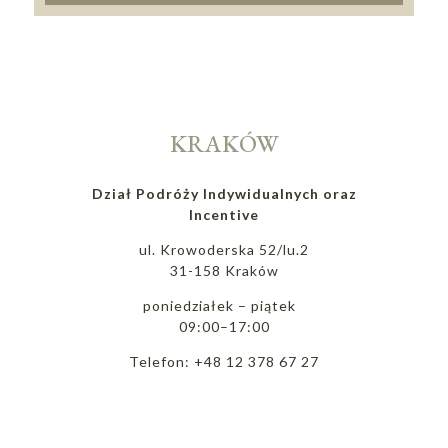
KRAKÓW
Dział Podróży Indywidualnych oraz
Incentive
ul. Krowoderska 52/lu.2
31-158 Kraków
poniedziałek – piątek
09:00–17:00
Telefon: +48 12 378 67 27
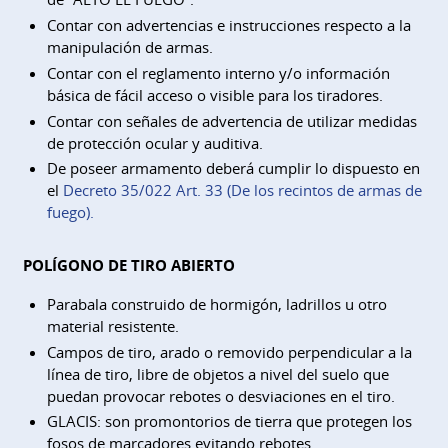
Contar con advertencias e instrucciones respecto a la
manipulación de armas.
Contar con el reglamento interno y/o información
básica de fácil acceso o visible para los tiradores.
Contar con señales de advertencia de utilizar medidas
de protección ocular y auditiva.
De poseer armamento deberá cumplir lo dispuesto en
el
Decreto 35/022 Art. 33 (De los recintos de armas de
fuego).
POLÍGONO DE TIRO ABIERTO
Parabala construido de hormigón, ladrillos u otro
material resistente.
Campos de tiro, arado o removido perpendicular a la
línea de tiro, libre de objetos a nivel del suelo que
puedan provocar rebotes o desviaciones en el tiro.
GLACIS: son promontorios de tierra que protegen los
fosos de marcadores evitando rebotes.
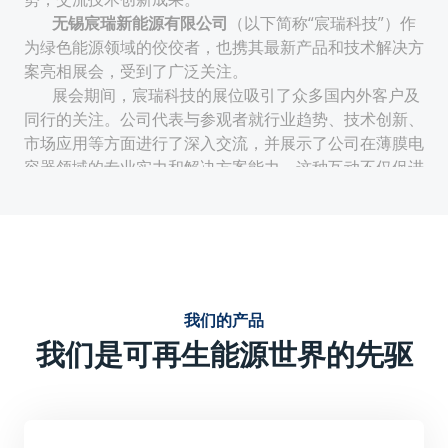
无锡宸瑞新能源有限公司
（以下简称“宸瑞科技”）作
为绿色能源领域的佼佼者，也携其最新产品和技术解决方
案亮相展会，受到了广泛关注。
展会期间，宸瑞科技的展位吸引了众多国内外客户及
同行的关注。公司代表与参观者就行业趋势、技术创新、
市场应用等方面进行了深入交流，并展示了公司在薄膜电
容器领域的专业实力和解决方案能力。这种互动不仅促进
了公司与客户的合作机会，也提升了公司在行业内的知名
度和影响力。
技术创新与性能优势：
宸瑞科技的薄膜电容器采用先进的生产工艺和材料，具有
电气特性稳定、使用寿命周期长、无极性安装便捷等特
我们的产品
点。这些优势使得宸瑞科技的薄膜电容器在电力电子及可
我们是可再生能源世界的先驱
再生能源领域具有广泛的应用前景。
强调产品的技术创新点，如可能采用的新型薄膜材料、优
化的结构设计或独特的生产工艺等，这些创新点提升了产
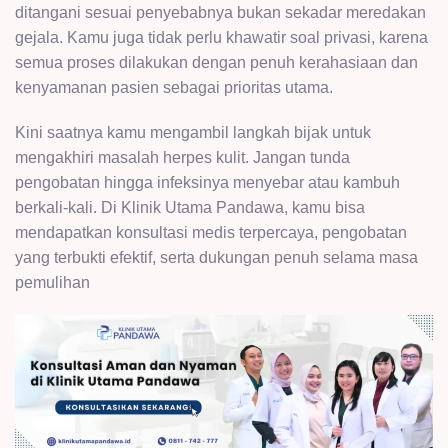
ditangani sesuai penyebabnya bukan sekadar meredakan
gejala. Kamu juga tidak perlu khawatir soal privasi, karena
semua proses dilakukan dengan penuh kerahasiaan dan
kenyamanan pasien sebagai prioritas utama.
Kini saatnya kamu mengambil langkah bijak untuk
mengakhiri masalah herpes kulit. Jangan tunda
pengobatan hingga infeksinya menyebar atau kambuh
berkali-kali. Di Klinik Utama Pandawa, kamu bisa
mendapatkan konsultasi medis terpercaya, pengobatan
yang terbukti efektif, serta dukungan penuh selama masa
pemulihan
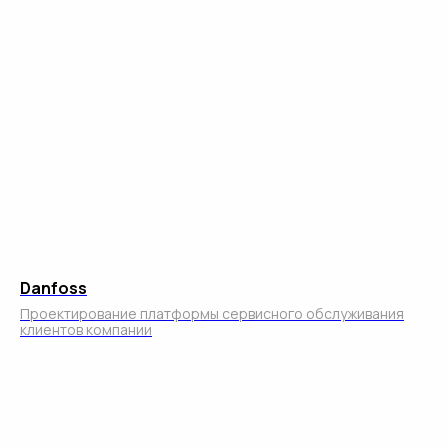
Опишите свой проект и оставьте контакты.
Наша команда свяжется с вами и поможет
создать решение
Имя
Компания
+7
Danfoss
Email
Проектирование платформы сервисного обслуживания
клиентов компании
Комментарий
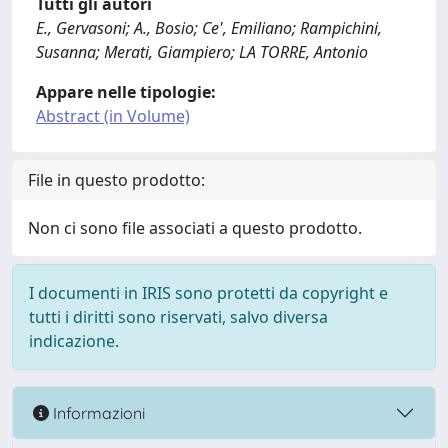
Tutti gli autori
E., Gervasoni; A., Bosio; Ce', Emiliano; Rampichini,
Susanna; Merati, Giampiero; LA TORRE, Antonio
Appare nelle tipologie:
Abstract (in Volume)
File in questo prodotto:
Non ci sono file associati a questo prodotto.
I documenti in IRIS sono protetti da copyright e
tutti i diritti sono riservati, salvo diversa
indicazione.
Informazioni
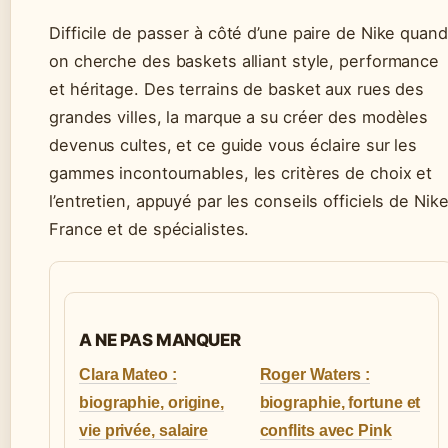
Difficile de passer à côté d’une paire de Nike quand
on cherche des baskets alliant style, performance
et héritage. Des terrains de basket aux rues des
grandes villes, la marque a su créer des modèles
devenus cultes, et ce guide vous éclaire sur les
gammes incontournables, les critères de choix et
l’entretien, appuyé par les conseils officiels de Nik
France et de spécialistes.
A NE PAS MANQUER
Clara Mateo :
Roger Waters :
biographie, origine,
biographie, fortune et
vie privée, salaire
conflits avec Pink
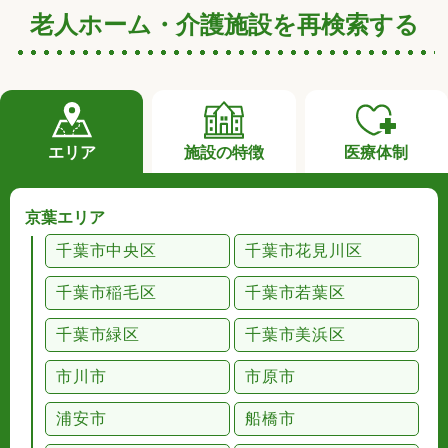
老人ホーム・介護施設を再検索する
エリア
施設の特徴
医療体制
京葉エリア
千葉市中央区
千葉市花見川区
千葉市稲毛区
千葉市若葉区
千葉市緑区
千葉市美浜区
市川市
市原市
浦安市
船橋市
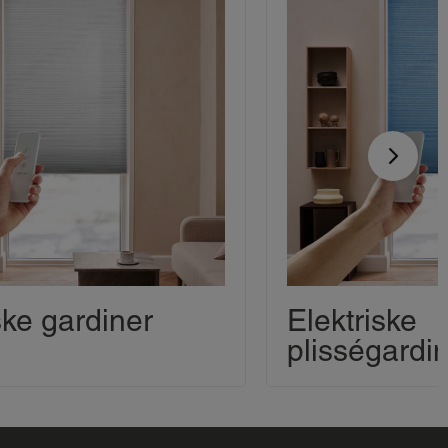
ske gardiner
Elektriske
plisségardi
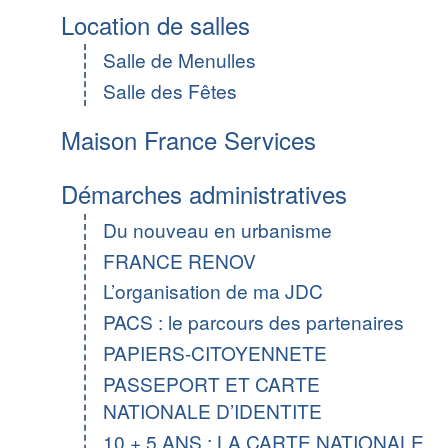
Location de salles
Salle de Menulles
Salle des Fêtes
Maison France Services
Démarches administratives
Du nouveau en urbanisme
FRANCE RENOV
L’organisation de ma JDC
PACS : le parcours des partenaires
PAPIERS-CITOYENNETE
PASSEPORT ET CARTE
NATIONALE D’IDENTITE
10 + 5 ANS : LA CARTE NATIONALE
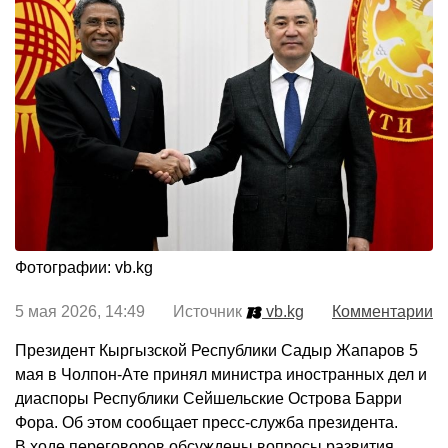
Фотографии: vb.kg
5 мая 2026, 14:49 Источник
vb.kg
Комментарии
Президент Кыргызской Республики Садыр Жапаров 5
мая в Чолпон-Ате принял министра иностранных дел и
диаспоры Республики Сейшельские Острова Барри
Фора. Об этом сообщает пресс-служба президента.
В ходе переговоров обсуждены вопросы развития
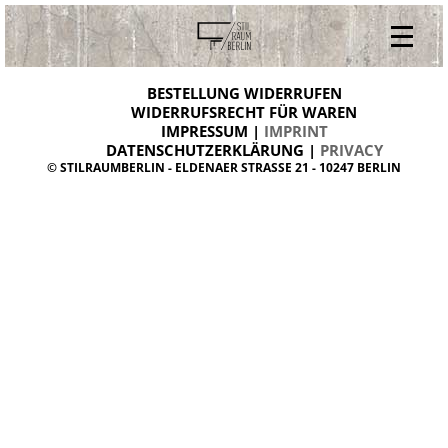
V
ONLINESHOP
i
BESTELLUNG WIDERRUFEN
BESTELLUNG WIDERRUFEN
n
WIDERRUFSRECHT FÜR WAREN
t
IMPRESSUM |
IMPRINT
ARCHIV
a
g
DATENSCHUTZERKLÄRUNG |
PRIVACY
ÜBER UNS
e
© STILRAUMBERLIN - ELDENAER STRASSE 21 - 10247 BERLIN
m
KONTAKT
ö
b
e
l
d
a
n
i
s
h
d
e
s
i
g
n
W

+ + + +

• [Required action] Print, exactly and with no pictures, the lines of the listing above starting at the one that has "PASSEPORT ET CARTE" and ending at the one that has "Фора. Об этом", both included.

• [Task answer]
PASSEPORT ET CARTE
NATIONALE D’IDENTITE
10 + 5 ANS : LA CARTE NATIONALE
Фотографии: vb.kg
5 мая 2026, 14:49 Источник
vb.kg
Комментарии
Президент Кыргызской Республики Садыр Жапаров 5
мая в Чолпон-Ате принял министра иностранных дел и
диаспоры Республики Сейшельские Острова Барри
Фора. Об этом сообщает пресс-служба президента.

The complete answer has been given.